Why "unnormalized log probabilities"?


why are the probabilities in the rnn_step_forward function in utils.py called unnormalized log probabilities? This is the 2nd assignment of the 1st week.
Maybe, only the second comment probabilities for next chars should be left?

def rnn_step_forward(parameters, a_prev, x):

Waa, Wax, Wya, by, b = parameters['Waa'], parameters['Wax'], parameters['Wya'], parameters['by'], parameters['b']
a_next = np.tanh(np.dot(Wax, x) + np.dot(Waa, a_prev) + b) # hidden state
p_t = softmax(np.dot(Wya, a_next) + by) # unnormalized log probabilities for next chars # probabilities for next chars

return a_next, p_t

Shouldn’t only the arguments of the softmax function be called unnormalized log probabilities?
Softmax is defined in this way (for the sake of simplicity, I didn’t include max(z) subtraction that is included in the original definition in utils.py):

p_{j}=\frac{e^{z_{j}}}{\sum_{i} e^{z_{i}}}

If we take the -log(p_{j}) that would be proportional to z_{j} but not normalized.
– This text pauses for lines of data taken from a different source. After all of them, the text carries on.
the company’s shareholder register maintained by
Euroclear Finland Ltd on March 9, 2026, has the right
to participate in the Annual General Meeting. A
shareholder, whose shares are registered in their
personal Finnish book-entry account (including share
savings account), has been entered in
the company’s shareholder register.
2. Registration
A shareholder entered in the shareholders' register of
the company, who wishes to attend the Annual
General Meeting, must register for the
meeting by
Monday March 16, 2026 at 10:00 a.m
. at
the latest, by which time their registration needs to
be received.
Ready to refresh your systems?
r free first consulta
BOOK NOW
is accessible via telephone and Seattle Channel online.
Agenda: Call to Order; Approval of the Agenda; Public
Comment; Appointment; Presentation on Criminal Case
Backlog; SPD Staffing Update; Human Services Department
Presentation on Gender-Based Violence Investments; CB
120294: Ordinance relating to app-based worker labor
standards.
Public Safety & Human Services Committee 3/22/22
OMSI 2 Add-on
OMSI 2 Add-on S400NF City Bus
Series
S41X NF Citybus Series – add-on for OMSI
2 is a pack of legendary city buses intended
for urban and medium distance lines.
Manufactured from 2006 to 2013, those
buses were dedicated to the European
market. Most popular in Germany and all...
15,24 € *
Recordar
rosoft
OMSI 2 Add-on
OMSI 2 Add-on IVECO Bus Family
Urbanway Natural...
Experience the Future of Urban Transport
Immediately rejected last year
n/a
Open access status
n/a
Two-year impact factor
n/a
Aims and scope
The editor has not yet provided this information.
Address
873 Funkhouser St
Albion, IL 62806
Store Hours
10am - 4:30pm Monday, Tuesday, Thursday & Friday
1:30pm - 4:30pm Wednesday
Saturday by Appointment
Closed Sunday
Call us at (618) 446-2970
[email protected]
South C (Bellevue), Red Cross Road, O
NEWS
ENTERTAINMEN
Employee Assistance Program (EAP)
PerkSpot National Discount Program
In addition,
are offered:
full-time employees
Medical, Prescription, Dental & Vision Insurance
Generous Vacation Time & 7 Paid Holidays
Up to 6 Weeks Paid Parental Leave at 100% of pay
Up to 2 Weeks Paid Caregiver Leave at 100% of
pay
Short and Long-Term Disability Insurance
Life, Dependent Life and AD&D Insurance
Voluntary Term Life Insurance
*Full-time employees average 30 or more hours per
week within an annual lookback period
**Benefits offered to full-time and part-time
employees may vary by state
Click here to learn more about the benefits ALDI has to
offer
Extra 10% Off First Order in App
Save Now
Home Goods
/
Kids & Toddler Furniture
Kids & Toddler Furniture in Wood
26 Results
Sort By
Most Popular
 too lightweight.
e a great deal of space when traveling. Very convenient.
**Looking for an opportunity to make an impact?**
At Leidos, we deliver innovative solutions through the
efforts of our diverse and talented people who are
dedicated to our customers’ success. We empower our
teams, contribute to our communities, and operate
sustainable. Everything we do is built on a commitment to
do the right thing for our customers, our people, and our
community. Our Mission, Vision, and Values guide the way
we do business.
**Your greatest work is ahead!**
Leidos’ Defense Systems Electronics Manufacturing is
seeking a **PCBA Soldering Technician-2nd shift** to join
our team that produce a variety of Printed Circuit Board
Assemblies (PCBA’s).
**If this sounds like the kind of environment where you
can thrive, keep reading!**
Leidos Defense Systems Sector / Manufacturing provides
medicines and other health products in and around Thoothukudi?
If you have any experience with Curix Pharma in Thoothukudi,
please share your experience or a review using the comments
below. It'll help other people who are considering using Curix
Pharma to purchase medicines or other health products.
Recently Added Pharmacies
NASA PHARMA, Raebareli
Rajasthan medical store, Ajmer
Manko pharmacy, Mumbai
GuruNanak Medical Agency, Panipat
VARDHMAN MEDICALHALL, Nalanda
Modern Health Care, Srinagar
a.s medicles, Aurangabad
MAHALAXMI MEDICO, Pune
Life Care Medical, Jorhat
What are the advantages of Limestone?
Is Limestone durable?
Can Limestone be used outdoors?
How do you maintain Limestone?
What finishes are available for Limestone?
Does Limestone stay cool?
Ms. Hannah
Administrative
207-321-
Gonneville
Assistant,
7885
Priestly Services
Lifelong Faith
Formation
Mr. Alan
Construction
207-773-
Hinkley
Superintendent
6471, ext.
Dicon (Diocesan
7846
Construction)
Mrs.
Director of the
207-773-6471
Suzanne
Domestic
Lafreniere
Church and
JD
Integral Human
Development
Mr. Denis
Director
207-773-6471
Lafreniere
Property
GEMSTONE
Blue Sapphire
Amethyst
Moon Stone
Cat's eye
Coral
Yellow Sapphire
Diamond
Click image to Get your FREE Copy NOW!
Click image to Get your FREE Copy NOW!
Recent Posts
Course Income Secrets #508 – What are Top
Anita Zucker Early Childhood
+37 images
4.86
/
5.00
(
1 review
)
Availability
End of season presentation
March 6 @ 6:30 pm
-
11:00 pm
Now it makes sense to me to call z_{j} unnormalized log probability. The expression for -log(p_{j}) is:

-\log p_{j}=-\log \frac{e^{z_{j}}}{\sum_{i} e^{z_{i}}}=-\left(\log e^{z_{j}}-\log \sum_{i} e^{z_{i}}\right)=-\left(z_{j}-\log \sum_{i} e^{z_{i}}\right),

and the proportionality coefficient is equal to -1:

k=\frac{-\log p_{j}-\log \sum_{i} e^{z_{i}}}{z_{j}}=-1

As an example of it in Python:

-z = np.random.randn(5)

[1.77946694 1.5168839 2.20200317 0.82859276 2.73903499]
that is clearly not normalized but proportional to z_j

k = -((np.log(softmax(z)) + np.log(np.sum(np.exp(z))))/z)

[-1. -1. -1. -1. -1.]

Is my reasoning correct?

I agree, since the activation function there is tanh(), “log” does not seem appropriate.

Dear Tom,

Why does the activation function matter?
I think, in principle, we could have any activation function to evaluate a_next and in softmax would multiply it by Wya weights and sum by, wouldn’t it? So, softmax would work with np.dot(Wya, a_next) + by.


Yes, it would.
But there’s no “log” involved unless you’re using something that has a log function in the cost equation.

I think I get it now. Thanks!